(Records for processing Opens)

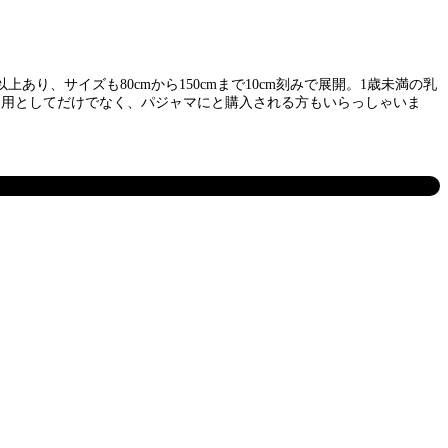
、サイズも80cmから150cmまで10cm刻みで展開。1歳未満の乳
り用としてだけでなく、パジャマにと購入される方もいらっしゃいま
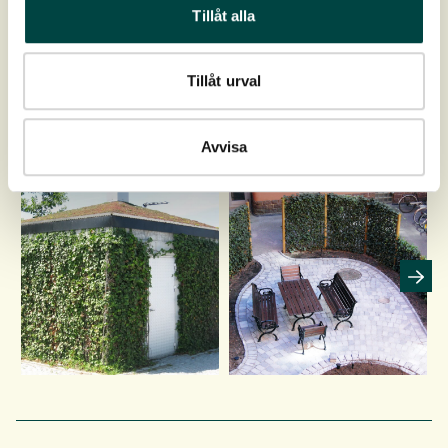
Tillåt alla
Montage- og plejevejledning
Tillåt urval
Avvisa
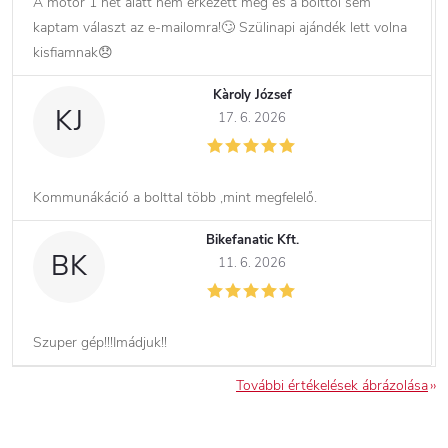
A motor 1 hét alatt nem érkezett meg és a bolttól sem
kaptam választ az e-mailomra!🙄 Szülinapi ajándék lett volna
kisfiamnak😞
Kàroly József
KJ
17. 6. 2026
Kommunákáció a bolttal több ,mint megfelelő.
Bikefanatic Kft.
BK
11. 6. 2026
Szuper gép!!!Imádjuk!!
További értékelések ábrázolása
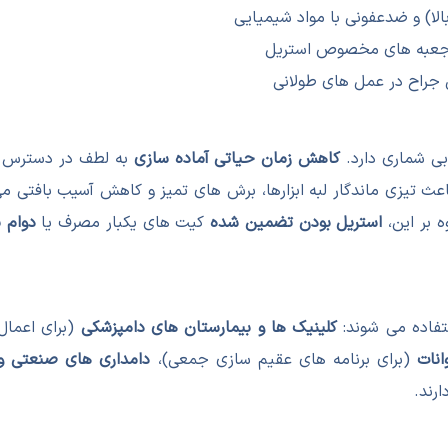
الا) و ضدعفونی با مواد شیمیایی
یا جعبه های مخصوص استریل
جراح در عمل های طولانی
ی شماری دارد.
کاهش زمان حیاتی آماده سازی
به لطف در دسترس بو
عث تیزی ماندگار لبه ابزارها، برش های تمیز و کاهش آسیب بافتی 
 بر این،
استریل بودن تضمین شده
کیت های یکبار مصرف یا
دوام ب
تفاده می شوند:
کلینیک ها و بیمارستان های دامپزشکی
(برای اعمال 
انات
(برای برنامه های عقیم سازی جمعی)،
دامداری های صنعتی و 
رند.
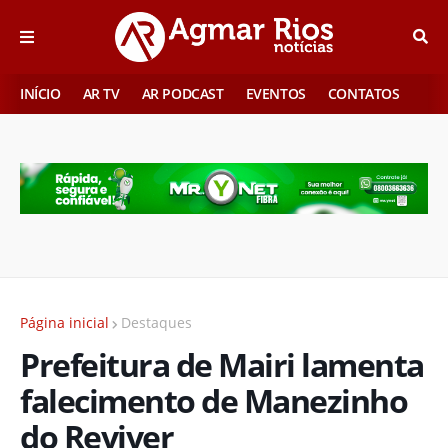
INÍCIO
AR TV
AR PODCAST
EVENTOS
CONTATOS
Página inicial
Destaques
Prefeitura de Mairi lamenta
falecimento de Manezinho
do Reviver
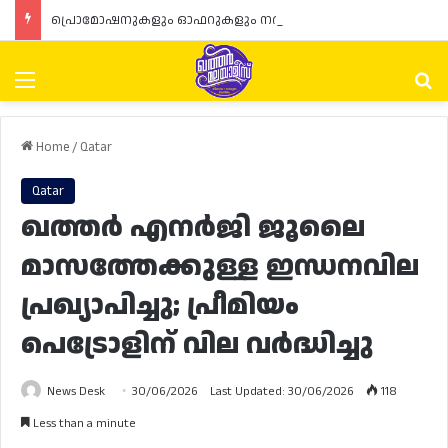
പ്രൊമോഷനുകളും ഓഫറുകളും നൽകുമ്പോൾ ഉപഭോക്താക്കളുടെ അവകാശങ്ങൾ ഉറപ്പാക്കണമെന്ന് ഖത്തർ വാണിജ്യ വ്യവസായ മന്ത്രാലയത്തിന്റെ (MoCI) നിർദ്ദേശം
Menu
Se
Home
/
Qatar
Qatar
ഖത്തർ എനർജി ജൂലൈ
മാസത്തേക്കുള്ള ഇന്ധനവില
പ്രഖ്യാപിച്ചു; പ്രീമിയം
പെട്രോളിന് വില വർദ്ധിച്ചു
News Desk
30/06/2026
Last Updated: 30/06/2026
118
Less than a minute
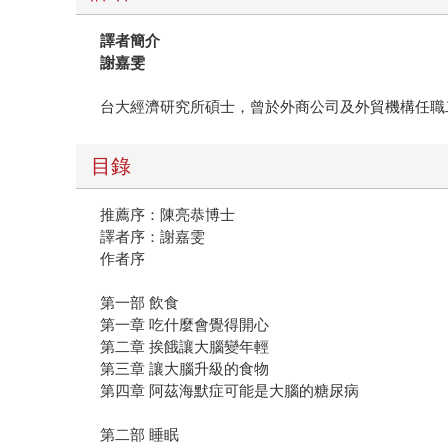
譯者簡介
謝嘉雯
台大經濟研究所碩士，曾於外商公司及外貿機構任職
目錄
推薦序：陳亮恭博士
譯者序：謝嘉雯
作者序
第一部 飲食
第一章 吃什麼會覺得開心
第二章 挨餓讓大腦變年輕
第三章 讓大腦升級的食物
第四章 阿茲海默症可能是大腦的糖尿病
第二部 睡眠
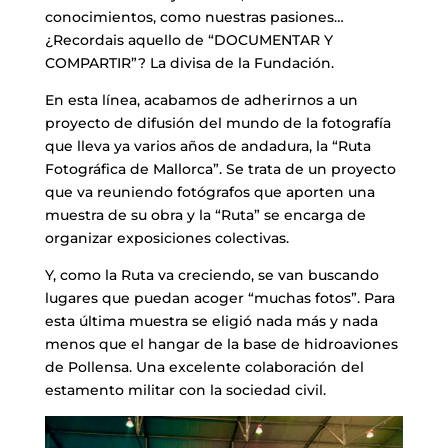
conocimientos, como nuestras pasiones…
¿Recordais aquello de “DOCUMENTAR Y
COMPARTIR”? La divisa de la Fundación.
En esta línea, acabamos de adherirnos a un
proyecto de difusión del mundo de la fotografía
que lleva ya varios años de andadura, la “Ruta
Fotográfica de Mallorca”. Se trata de un proyecto
que va reuniendo fotógrafos que aporten una
muestra de su obra y la “Ruta” se encarga de
organizar exposiciones colectivas.
Y, como la Ruta va creciendo, se van buscando
lugares que puedan acoger “muchas fotos”. Para
esta última muestra se eligió nada más y nada
menos que el hangar de la base de hidroaviones
de Pollensa. Una excelente colaboración del
estamento militar con la sociedad civil.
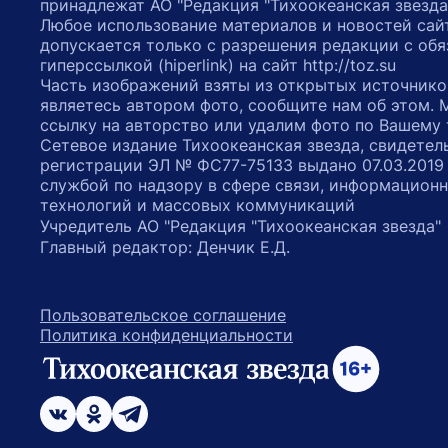
принадлежат АО "Редакция "Тихоокеанская звезда
Любое использование материалов и новостей сай
допускается только с разрешения редакции с обя
гиперссылкой (hiperlink) на сайт http://toz.su
Часть изображений взяты из открытых источнико
являетесь автором фото, сообщите нам об этом.
ссылку на авторство или удалим фото по Вашему
Сетевое издание Тихоокеанская звезда, свидетел
регистрации ЭЛ № ФС77-75133 выдано 07.03.2019
службой по надзору в сфере связи, информацион
технологий и массовых коммуникаций
Учредитель АО "Редакция "Тихоокеанская звезда
Главный редактор: Денчик Е.Д.
Пользовательское соглашение
Политика конфиденциальности
возрастное ограничение 16+
ссылка на главную
ссылка на страницу в Вконтакте
ссылка на страницу в Одноклассниках
ссылка на канал в Телеграмм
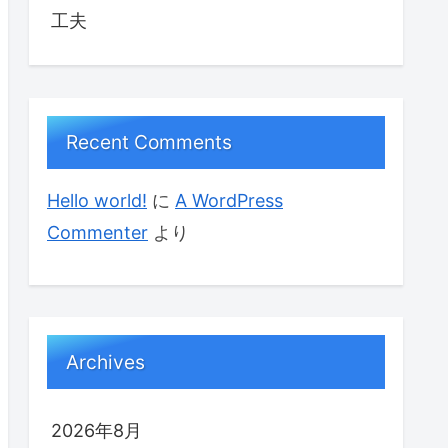
工夫
Recent Comments
Hello world!
に
A WordPress
Commenter
より
Archives
2026年8月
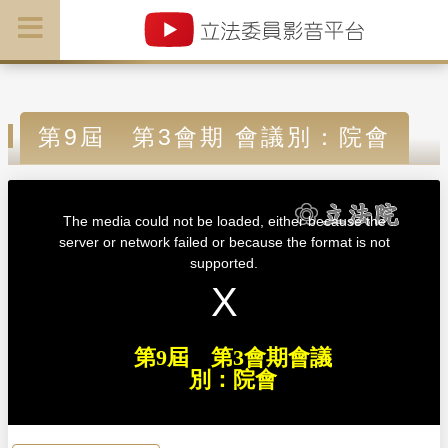
第9屆 第3會期 會議別：院會
T
h
i
The media could not be loaded, either because the
s
i
server or network failed or because the format is not
s
a
supported.
m
o
d
a
l
w
i
n
d
第9屆 第3會期會議
o
w
別：院會
.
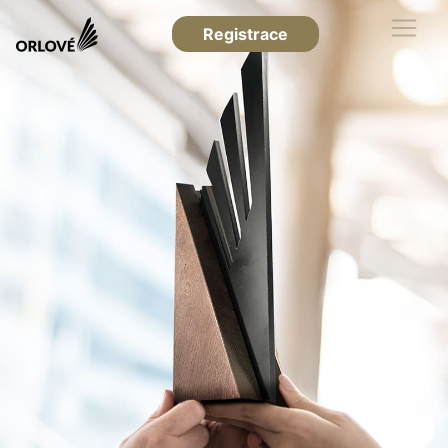
Registrace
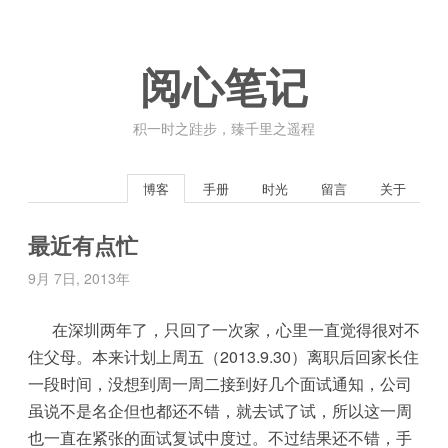
阅心笔记
积一时之跬步，臻千里之遥程
博客
手册
时光
留言
关于
最近有点忙
9月 7日, 2013年
在深圳两年了，只回了一次家，心里一直觉得很对不
住父母。
本来计划上周五（2013.9.30）离职后回家长住
一段时间，没想到周一周二接到好几个面试通知，公司
虽说不是名企但也都还不错，就去试了试，所以这一周
也一直在紧张的面试复试中度过。不过结果还不错，手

(Records for processing Closes)

Give back the full listing exactly as written, only without its pictures.

### [Response area]
、サイズも80cmから150cmまで10cm刻みで展開。1歳未満の乳
り用としてだけでなく、パジャマにと購入される方もいらっしゃいま
Tillåt alla
Montage- og plejevejledning
Tillåt urval
Avvisa
A motor 1 hét alatt nem érkezett meg és a bolttól sem
kaptam választ az e-mailomra!🙄 Szülinapi ajándék lett volna
kisfiamnak😞
Kàroly József
KJ
17. 6. 2026
Kommunákáció a bolttal több ,mint megfelelő.
Bikefanatic Kft.
BK
11. 6. 2026
Szuper gép!!!Imádjuk!!
További értékelések ábrázolása
الا) و ضدعفونی با مواد شیمیایی
یا جعبه های مخصوص استریل
جراح در عمل های طولانی
ی شماری دارد.
کاهش زمان حیاتی آماده سازی
به لطف در دسترس بو
عث تیزی ماندگار لبه ابزارها، برش های تمیز و کاهش آسیب بافتی 
 بر این،
استریل بودن تضمین شده
کیت های یکبار مصرف یا
دوام ب
تفاده می شوند:
کلینیک ها و بیمارستان های دامپزشکی
(برای اعمال 
انات
(برای برنامه های عقیم سازی جمعی)،
دامداری های صنعتی و 
رند.
INÍCIO
AR TV
AR PODCAST
EVENTOS
CONTATOS
Página inicial
Destaques
Prefeitura de Mairi lamenta
falecimento de Manezinho
do Reviver
പ്രൊമോഷനുകളും ഓഫറുകളും നൽകുമ്പോൾ ഉപഭോക്താക്കളുടെ അവകാശങ്ങൾ ഉറപ്പാക്കണമെന്ന് ഖത്തർ വാണിജ്യ വ്യവസായ മന്ത്രാലയത്തിന്റെ (MoCI) നിർദ്ദേശം
Menu
Se
Home
/
Qatar
Qatar
ഖത്തർ എനർജി ജൂലൈ
മാസത്തേക്കുള്ള ഇന്ധനവില
പ്രഖ്യാപിച്ചു; പ്രീമിയം
പെട്രോളിന് വില വർദ്ധിച്ചു
News Desk
30/06/2026
Last Updated: 30/06/2026
118
Less than a minute
譯者簡介
謝嘉雯
台大經濟研究所碩士，曾於外商公司及外貿機構任職
目錄
推薦序：陳亮恭博士
譯者序：謝嘉雯
作者序
第一部 飲食
第一章 吃什麼會覺得開心
第二章 挨餓讓大腦變年輕
第三章 讓大腦升級的食物
第四章 阿茲海默症可能是大腦的糖尿病
第二部 睡眠
conocimientos, como nuestras pasiones…
¿Recordais aquello de “DOCUMENTAR Y
COMPARTIR”? La divisa de la Fundación.
En esta línea, acabamos de adherirnos a un
proyecto de difusión del mundo de la fotografía
que lleva ya varios años de andadura, la “Ruta
Fotográfica de Mallorca”. Se trata de un proyecto
que va reuniendo fotógrafos que aporten una
muestra de su obra y la “Ruta” se encarga de
organizar exposiciones colectivas.
Y, como la Ruta va creciendo, se van buscando
lugares que puedan acoger “muchas fotos”. Para
esta última muestra se eligió nada más y nada
menos que el hangar de la base de hidroaviones
de Pollensa. Una excelente colaboración del
estamento militar con la sociedad civil.
принадлежат АО "Редакция "Тихоокеанская звезда
Любое использование материалов и новостей сай
допускается только с разрешения редакции с обя
гиперссылкой (hiperlink) на сайт http://toz.su
Часть изображений взяты из открытых источнико
являетесь автором фото, сообщите нам об этом.
ссылку на авторство или удалим фото по Вашему
Сетевое издание Тихоокеанская звезда, свидетел
регистрации ЭЛ № ФС77-75133 выдано 07.03.2019
службой по надзору в сфере связи, информацион
технологий и массовых коммуникаций
Учредитель АО "Редакция "Тихоокеанская звезда
Главный редактор: Денчик Е.Д.
Пользовательское соглашение
Политика конфиденциальности
возрастное ограничение 16+
ссылка на главную
ссылка на страницу в Вконтакте
ссылка на страницу в Одноклассниках
ссылка на канал в Телеграмм
工夫
Recent Comments
Hello world!
に
A WordPress
Commenter
より
Archives
2026年8月
第9屆 第3會期 會議別：院會
T
h
i
The media could not be loaded, either because the
s
i
server or network failed or because the format is not
s
a
supported.
m
o
d
a
l
w
i
n
d
第9屆 第3會期會議
o
w
別：院會
.
Registrace
阅心笔记
积一时之跬步，臻千里之遥程
博客
手册
时光
留言
关于
最近有点忙
9月 7日, 2013年
在深圳两年了，只回了一次家，心里一直觉得很对不
住父母。
本来计划上周五（2013.9.30）离职后回家长住
一段时间，没想到周一周二接到好几个面试通知，公司
虽说不是名企但也都还不错，就去试了试，所以这一周
也一直在紧张的面试复试中度过。不过结果还不错，手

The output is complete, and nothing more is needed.